EXERCISE INPUT:
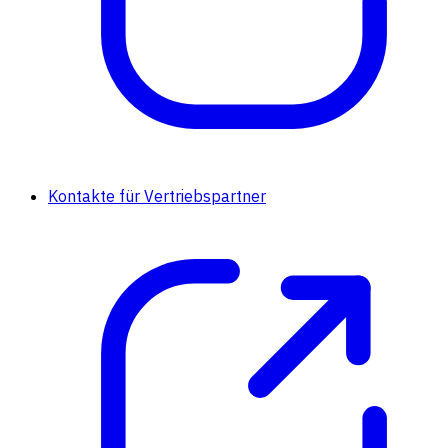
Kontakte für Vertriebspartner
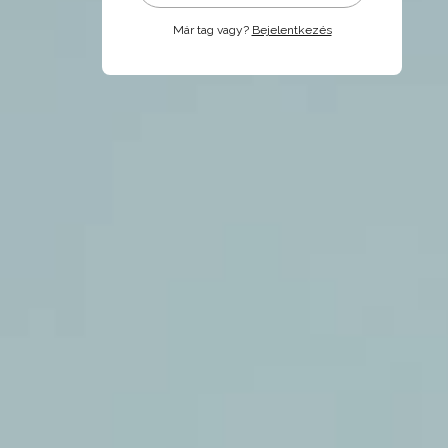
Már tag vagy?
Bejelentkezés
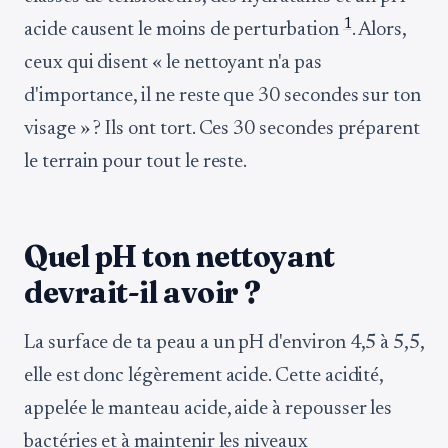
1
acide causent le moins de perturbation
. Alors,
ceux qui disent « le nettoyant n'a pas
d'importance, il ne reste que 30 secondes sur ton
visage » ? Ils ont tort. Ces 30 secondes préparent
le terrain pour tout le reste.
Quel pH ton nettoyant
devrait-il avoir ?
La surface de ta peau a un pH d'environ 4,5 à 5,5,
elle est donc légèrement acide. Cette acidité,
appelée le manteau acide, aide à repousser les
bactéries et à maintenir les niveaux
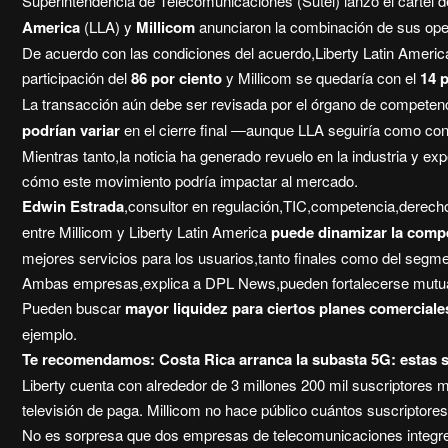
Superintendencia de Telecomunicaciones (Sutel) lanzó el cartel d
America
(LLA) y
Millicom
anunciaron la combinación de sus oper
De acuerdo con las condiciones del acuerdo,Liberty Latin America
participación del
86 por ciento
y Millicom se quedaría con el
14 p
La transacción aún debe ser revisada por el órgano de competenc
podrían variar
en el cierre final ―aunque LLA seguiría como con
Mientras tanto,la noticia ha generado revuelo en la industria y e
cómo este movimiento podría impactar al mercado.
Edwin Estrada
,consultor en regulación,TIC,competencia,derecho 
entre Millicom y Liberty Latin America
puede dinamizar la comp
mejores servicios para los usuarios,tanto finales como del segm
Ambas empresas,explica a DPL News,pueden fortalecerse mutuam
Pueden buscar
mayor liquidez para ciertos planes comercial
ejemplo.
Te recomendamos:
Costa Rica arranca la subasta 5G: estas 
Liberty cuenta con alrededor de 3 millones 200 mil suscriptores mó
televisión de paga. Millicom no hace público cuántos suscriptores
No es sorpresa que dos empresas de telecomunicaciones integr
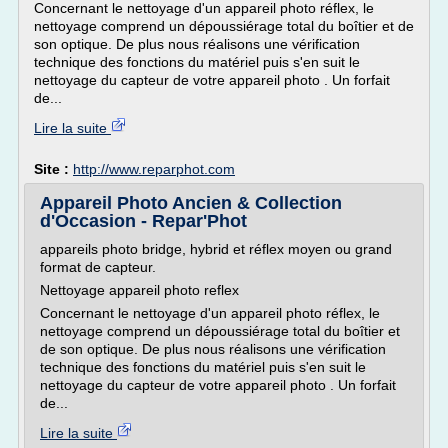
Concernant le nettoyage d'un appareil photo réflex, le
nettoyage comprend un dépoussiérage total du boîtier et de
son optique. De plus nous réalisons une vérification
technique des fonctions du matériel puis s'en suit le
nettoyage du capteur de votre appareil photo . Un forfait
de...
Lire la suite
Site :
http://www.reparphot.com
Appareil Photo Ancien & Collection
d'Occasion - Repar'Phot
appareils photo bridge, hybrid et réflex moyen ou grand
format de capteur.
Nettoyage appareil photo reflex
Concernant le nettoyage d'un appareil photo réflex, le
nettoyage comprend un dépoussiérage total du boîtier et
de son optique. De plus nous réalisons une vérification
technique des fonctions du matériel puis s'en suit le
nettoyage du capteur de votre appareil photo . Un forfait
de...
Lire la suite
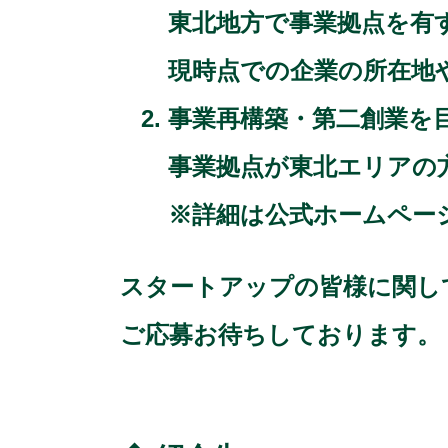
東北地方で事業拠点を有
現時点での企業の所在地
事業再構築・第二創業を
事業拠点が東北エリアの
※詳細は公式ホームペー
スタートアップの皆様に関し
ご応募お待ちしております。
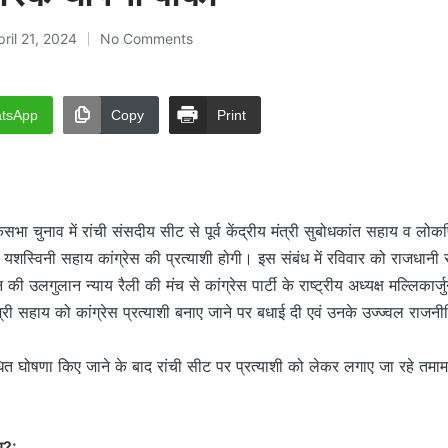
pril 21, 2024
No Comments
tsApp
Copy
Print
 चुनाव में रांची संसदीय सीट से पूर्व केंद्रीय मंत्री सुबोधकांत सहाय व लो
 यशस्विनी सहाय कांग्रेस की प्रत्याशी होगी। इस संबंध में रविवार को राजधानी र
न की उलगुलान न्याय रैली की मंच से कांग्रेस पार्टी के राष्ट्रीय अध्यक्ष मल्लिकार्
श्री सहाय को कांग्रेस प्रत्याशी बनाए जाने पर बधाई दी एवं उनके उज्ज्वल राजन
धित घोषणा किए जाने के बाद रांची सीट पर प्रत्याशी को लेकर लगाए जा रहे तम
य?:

THE TASK: Reproduce the records above word for word, without the images.

RESPONSE BELOW:
Kontakte für Vertriebspartner
Már tag vagy?
Bejelentkezés
1
acide causent le moins de perturbation
. Alors,
ceux qui disent « le nettoyant n'a pas
d'importance, il ne reste que 30 secondes sur ton
visage » ? Ils ont tort. Ces 30 secondes préparent
le terrain pour tout le reste.
Quel pH ton nettoyant
devrait-il avoir ?
La surface de ta peau a un pH d'environ 4,5 à 5,5,
elle est donc légèrement acide. Cette acidité,
appelée le manteau acide, aide à repousser les
bactéries et à maintenir les niveaux
Superintendencia de Telecomunicaciones (Sutel) lanzó el cartel d
America
(LLA) y
Millicom
anunciaron la combinación de sus oper
De acuerdo con las condiciones del acuerdo,Liberty Latin America
participación del
86 por ciento
y Millicom se quedaría con el
14 p
La transacción aún debe ser revisada por el órgano de competenc
podrían variar
en el cierre final ―aunque LLA seguiría como con
Mientras tanto,la noticia ha generado revuelo en la industria y e
cómo este movimiento podría impactar al mercado.
Edwin Estrada
,consultor en regulación,TIC,competencia,derecho 
entre Millicom y Liberty Latin America
puede dinamizar la comp
mejores servicios para los usuarios,tanto finales como del segm
Ambas empresas,explica a DPL News,pueden fortalecerse mutuam
Pueden buscar
mayor liquidez para ciertos planes comercial
ejemplo.
Te recomendamos:
Costa Rica arranca la subasta 5G: estas 
Liberty cuenta con alrededor de 3 millones 200 mil suscriptores mó
televisión de paga. Millicom no hace público cuántos suscriptores
No es sorpresa que dos empresas de telecomunicaciones integr
Concernant le nettoyage d'un appareil photo réflex, le
nettoyage comprend un dépoussiérage total du boîtier et de
son optique. De plus nous réalisons une vérification
technique des fonctions du matériel puis s'en suit le
nettoyage du capteur de votre appareil photo . Un forfait
de...
Lire la suite
Site :
http://www.reparphot.com
Appareil Photo Ancien & Collection
d'Occasion - Repar'Phot
appareils photo bridge, hybrid et réflex moyen ou grand
format de capteur.
Nettoyage appareil photo reflex
Concernant le nettoyage d'un appareil photo réflex, le
nettoyage comprend un dépoussiérage total du boîtier et
de son optique. De plus nous réalisons une vérification
technique des fonctions du matériel puis s'en suit le
nettoyage du capteur de votre appareil photo . Un forfait
de...
Lire la suite
東北地方で事業拠点を有
現時点での企業の所在地
事業再構築・第二創業を
事業拠点が東北エリアの
※詳細は公式ホームペー
スタートアップの皆様に関し
ご応募お待ちしております。
pril 21, 2024
No Comments
tsApp
Copy
Print
 चुनाव में रांची संसदीय सीट से पूर्व केंद्रीय मंत्री सुबोधकांत सहाय व लो
 यशस्विनी सहाय कांग्रेस की प्रत्याशी होगी। इस संबंध में रविवार को राजधानी र
न की उलगुलान न्याय रैली की मंच से कांग्रेस पार्टी के राष्ट्रीय अध्यक्ष मल्लिकार्
श्री सहाय को कांग्रेस प्रत्याशी बनाए जाने पर बधाई दी एवं उनके उज्ज्वल राजन
धित घोषणा किए जाने के बाद रांची सीट पर प्रत्याशी को लेकर लगाए जा रहे तम
य?:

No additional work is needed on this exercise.